__Exercise material__.

****

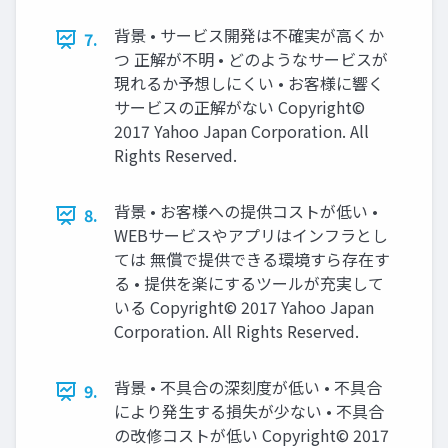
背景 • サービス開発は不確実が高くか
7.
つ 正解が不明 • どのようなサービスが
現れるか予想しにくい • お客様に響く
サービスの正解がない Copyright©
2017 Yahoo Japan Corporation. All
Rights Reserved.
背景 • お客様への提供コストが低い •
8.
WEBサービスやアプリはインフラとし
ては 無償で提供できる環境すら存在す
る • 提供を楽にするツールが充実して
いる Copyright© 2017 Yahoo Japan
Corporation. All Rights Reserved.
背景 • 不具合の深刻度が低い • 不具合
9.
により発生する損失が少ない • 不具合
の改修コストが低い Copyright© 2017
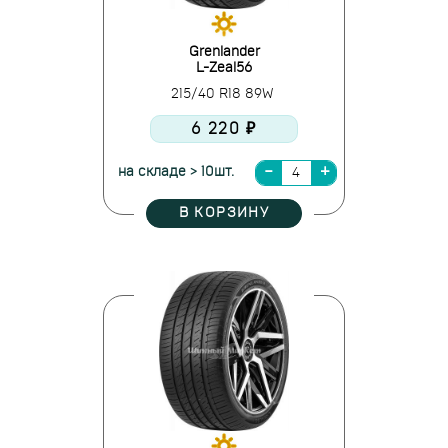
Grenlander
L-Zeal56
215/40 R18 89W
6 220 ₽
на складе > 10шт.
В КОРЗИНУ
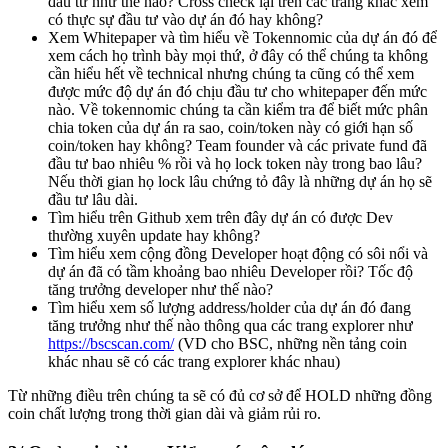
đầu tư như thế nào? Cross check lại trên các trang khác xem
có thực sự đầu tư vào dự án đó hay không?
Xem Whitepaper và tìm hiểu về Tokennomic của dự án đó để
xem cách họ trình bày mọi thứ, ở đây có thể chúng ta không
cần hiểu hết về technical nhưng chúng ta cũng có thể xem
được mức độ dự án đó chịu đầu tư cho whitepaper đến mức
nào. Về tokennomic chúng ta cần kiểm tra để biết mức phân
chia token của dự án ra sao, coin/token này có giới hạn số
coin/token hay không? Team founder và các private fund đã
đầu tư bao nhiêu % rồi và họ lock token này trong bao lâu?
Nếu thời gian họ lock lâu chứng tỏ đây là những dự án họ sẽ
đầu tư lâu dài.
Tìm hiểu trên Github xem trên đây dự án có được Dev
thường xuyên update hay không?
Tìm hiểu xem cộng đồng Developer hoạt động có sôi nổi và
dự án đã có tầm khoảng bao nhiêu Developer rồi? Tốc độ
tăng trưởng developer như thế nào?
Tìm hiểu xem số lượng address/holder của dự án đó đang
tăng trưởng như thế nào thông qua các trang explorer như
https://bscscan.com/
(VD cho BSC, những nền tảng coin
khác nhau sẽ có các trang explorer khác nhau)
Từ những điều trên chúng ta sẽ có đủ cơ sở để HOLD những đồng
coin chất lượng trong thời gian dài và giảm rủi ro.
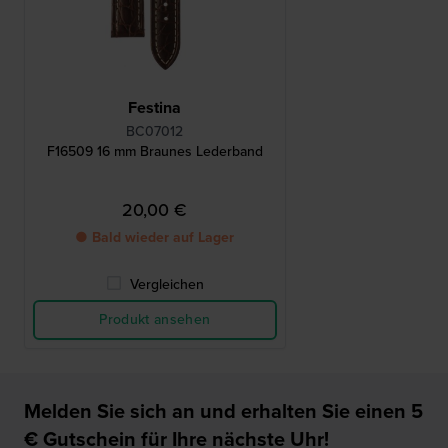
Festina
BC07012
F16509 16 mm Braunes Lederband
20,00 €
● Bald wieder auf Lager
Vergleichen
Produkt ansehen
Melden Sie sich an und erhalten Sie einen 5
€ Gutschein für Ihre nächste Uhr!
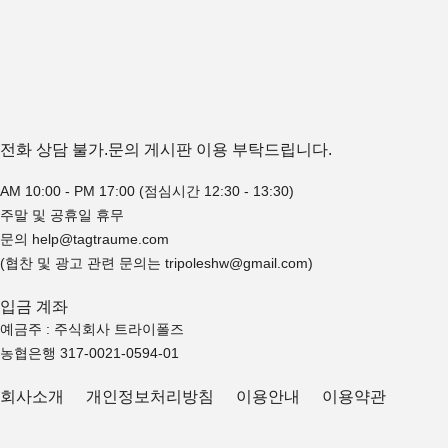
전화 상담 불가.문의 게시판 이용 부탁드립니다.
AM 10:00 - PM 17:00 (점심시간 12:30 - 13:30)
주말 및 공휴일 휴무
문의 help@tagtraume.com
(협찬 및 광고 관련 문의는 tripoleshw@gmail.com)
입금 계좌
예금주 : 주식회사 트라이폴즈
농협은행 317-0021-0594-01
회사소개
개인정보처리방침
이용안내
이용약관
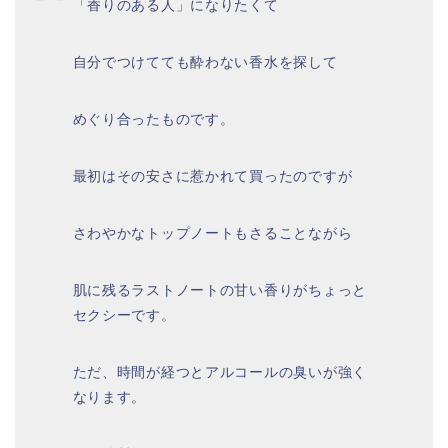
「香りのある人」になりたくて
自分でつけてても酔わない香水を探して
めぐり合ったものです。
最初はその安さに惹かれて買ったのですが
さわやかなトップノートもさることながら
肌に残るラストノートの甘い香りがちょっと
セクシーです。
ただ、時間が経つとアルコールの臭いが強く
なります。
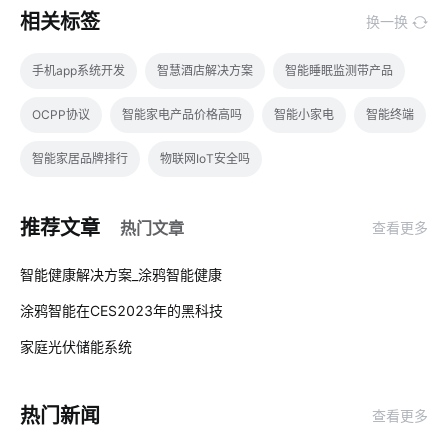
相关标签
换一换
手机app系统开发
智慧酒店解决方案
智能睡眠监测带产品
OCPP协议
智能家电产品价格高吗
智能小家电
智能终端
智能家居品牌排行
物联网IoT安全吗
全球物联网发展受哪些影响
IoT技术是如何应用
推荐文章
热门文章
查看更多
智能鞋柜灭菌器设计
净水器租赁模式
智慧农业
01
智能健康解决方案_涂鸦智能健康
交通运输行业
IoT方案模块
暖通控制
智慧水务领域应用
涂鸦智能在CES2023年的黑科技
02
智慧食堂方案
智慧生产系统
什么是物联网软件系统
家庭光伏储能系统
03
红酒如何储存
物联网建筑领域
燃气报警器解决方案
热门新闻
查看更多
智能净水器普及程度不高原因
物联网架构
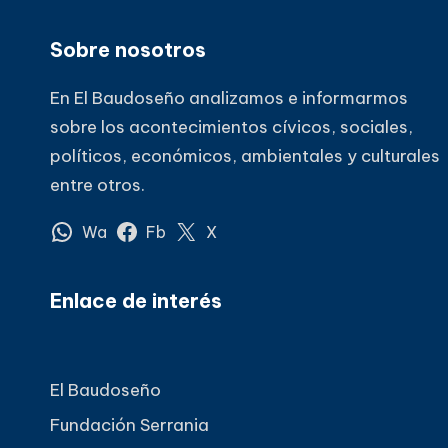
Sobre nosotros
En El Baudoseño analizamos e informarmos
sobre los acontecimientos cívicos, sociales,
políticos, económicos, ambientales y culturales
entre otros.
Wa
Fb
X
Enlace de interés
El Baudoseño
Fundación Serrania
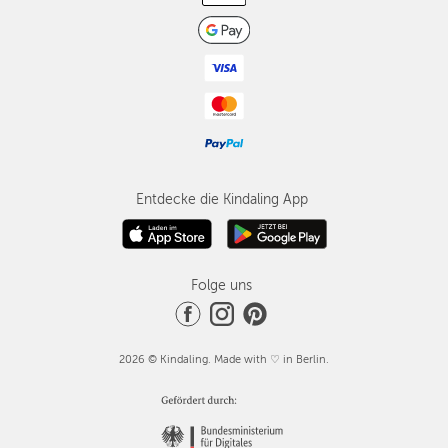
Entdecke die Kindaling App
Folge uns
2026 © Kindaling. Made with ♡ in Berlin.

****

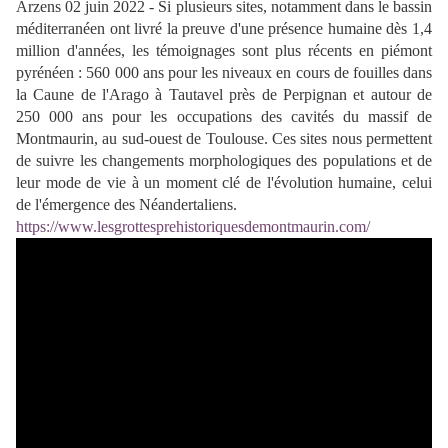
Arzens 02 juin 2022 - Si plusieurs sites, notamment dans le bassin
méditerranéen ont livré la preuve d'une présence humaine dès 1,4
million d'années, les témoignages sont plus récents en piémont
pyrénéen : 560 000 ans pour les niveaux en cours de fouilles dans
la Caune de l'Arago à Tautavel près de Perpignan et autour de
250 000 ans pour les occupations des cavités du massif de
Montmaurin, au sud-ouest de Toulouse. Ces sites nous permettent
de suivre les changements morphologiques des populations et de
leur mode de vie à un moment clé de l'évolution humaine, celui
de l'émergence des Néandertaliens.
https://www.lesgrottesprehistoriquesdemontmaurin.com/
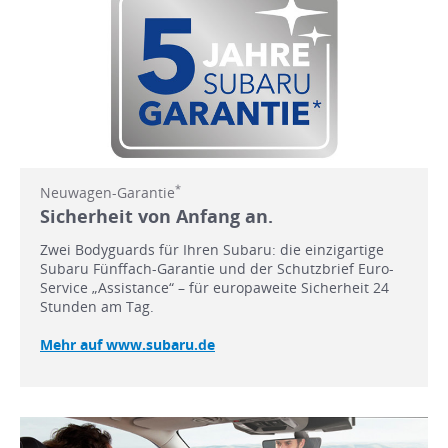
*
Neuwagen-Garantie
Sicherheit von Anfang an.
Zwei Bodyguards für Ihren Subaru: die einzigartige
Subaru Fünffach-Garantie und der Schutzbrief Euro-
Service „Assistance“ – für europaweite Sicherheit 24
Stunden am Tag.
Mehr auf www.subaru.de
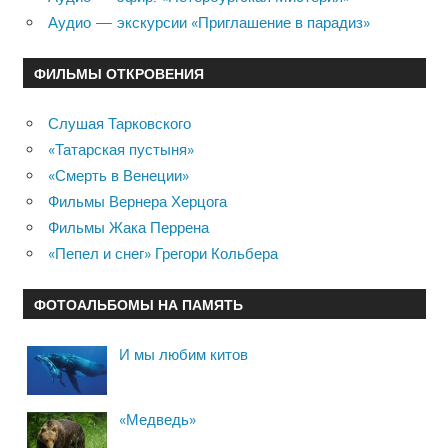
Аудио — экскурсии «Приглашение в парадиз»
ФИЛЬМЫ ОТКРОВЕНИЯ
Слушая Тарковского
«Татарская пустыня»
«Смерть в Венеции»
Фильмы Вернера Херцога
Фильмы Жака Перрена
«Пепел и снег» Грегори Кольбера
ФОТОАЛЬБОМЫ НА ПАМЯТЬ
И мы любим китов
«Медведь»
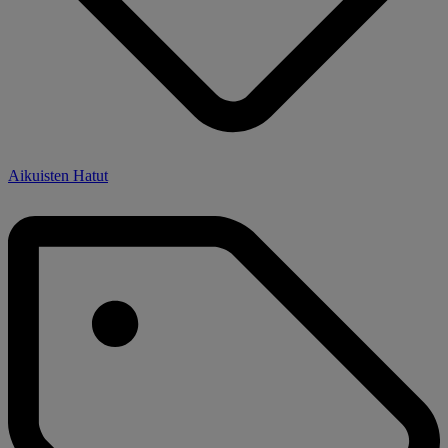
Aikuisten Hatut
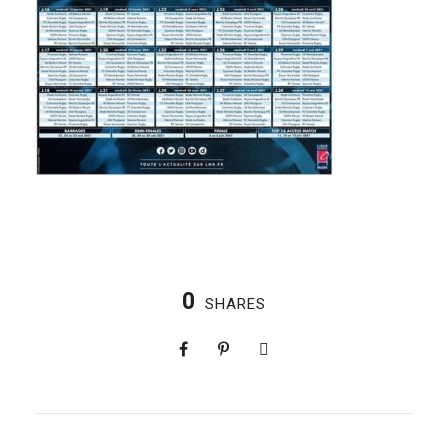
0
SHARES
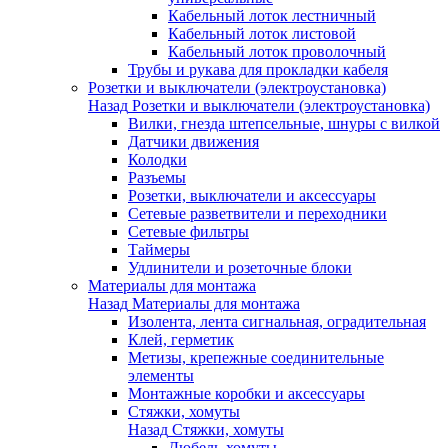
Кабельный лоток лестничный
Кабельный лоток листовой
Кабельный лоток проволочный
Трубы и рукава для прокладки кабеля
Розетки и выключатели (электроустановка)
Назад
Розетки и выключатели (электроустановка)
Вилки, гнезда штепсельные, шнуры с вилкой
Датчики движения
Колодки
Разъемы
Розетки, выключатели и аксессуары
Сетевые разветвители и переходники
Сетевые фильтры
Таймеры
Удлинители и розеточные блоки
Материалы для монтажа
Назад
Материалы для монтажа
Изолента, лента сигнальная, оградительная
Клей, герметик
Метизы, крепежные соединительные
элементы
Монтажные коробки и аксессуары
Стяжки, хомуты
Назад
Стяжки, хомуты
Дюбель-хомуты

****

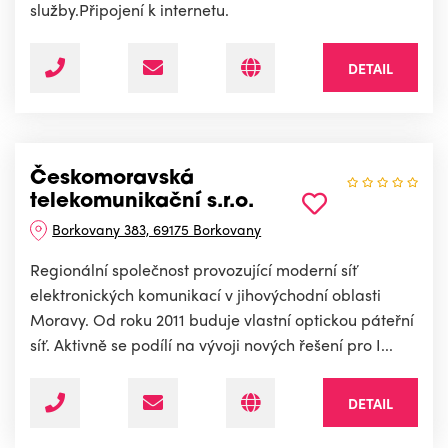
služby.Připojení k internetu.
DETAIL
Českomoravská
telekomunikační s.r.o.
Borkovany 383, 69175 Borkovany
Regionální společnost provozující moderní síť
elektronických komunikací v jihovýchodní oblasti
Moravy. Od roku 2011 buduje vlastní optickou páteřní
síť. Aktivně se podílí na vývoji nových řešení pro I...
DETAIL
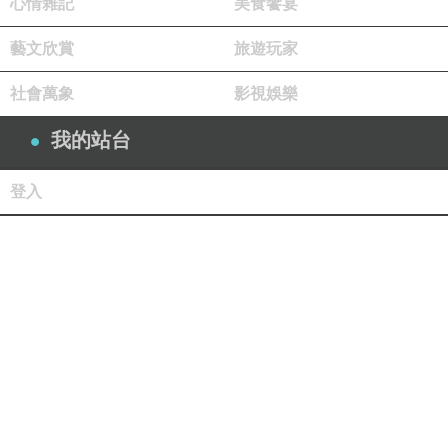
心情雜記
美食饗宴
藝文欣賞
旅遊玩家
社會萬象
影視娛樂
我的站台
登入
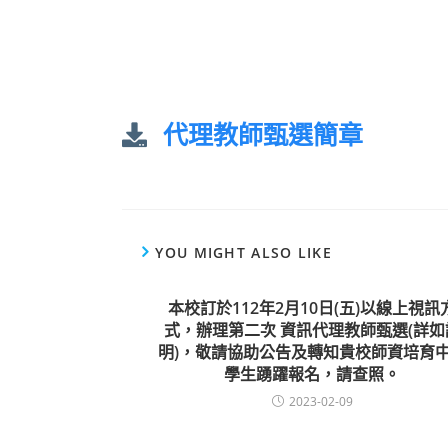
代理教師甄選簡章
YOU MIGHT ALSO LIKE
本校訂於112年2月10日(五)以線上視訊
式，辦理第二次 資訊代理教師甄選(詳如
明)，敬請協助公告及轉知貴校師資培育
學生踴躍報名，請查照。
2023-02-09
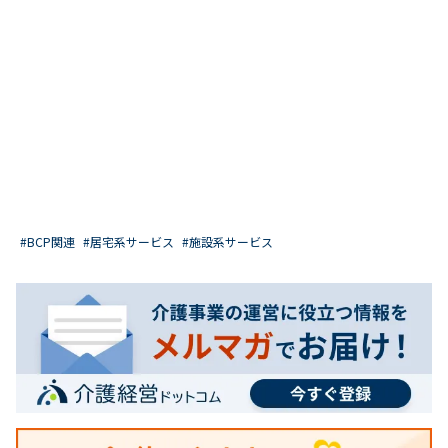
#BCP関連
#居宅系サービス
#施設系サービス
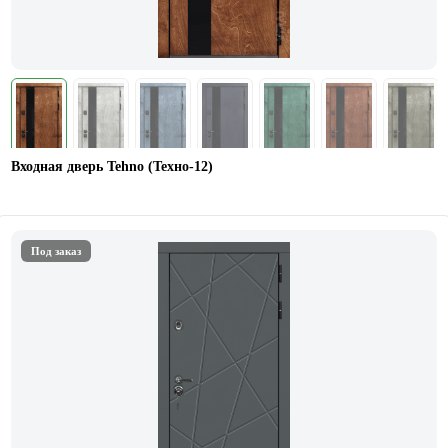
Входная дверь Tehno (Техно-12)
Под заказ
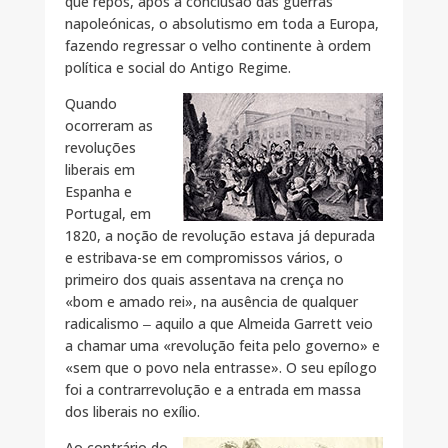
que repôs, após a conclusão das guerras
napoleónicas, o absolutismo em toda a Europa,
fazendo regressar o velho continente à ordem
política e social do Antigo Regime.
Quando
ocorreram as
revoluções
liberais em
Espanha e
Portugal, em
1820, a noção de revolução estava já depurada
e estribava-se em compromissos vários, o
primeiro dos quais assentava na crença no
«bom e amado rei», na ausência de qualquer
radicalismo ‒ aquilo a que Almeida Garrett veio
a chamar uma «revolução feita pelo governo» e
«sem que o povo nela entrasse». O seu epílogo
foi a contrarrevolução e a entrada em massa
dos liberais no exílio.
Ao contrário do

****

__Problem to solve__. This task calls for the number of lines in the entries that contain the string "hiểu", with no accompanying text.

__Exercise answer__. 5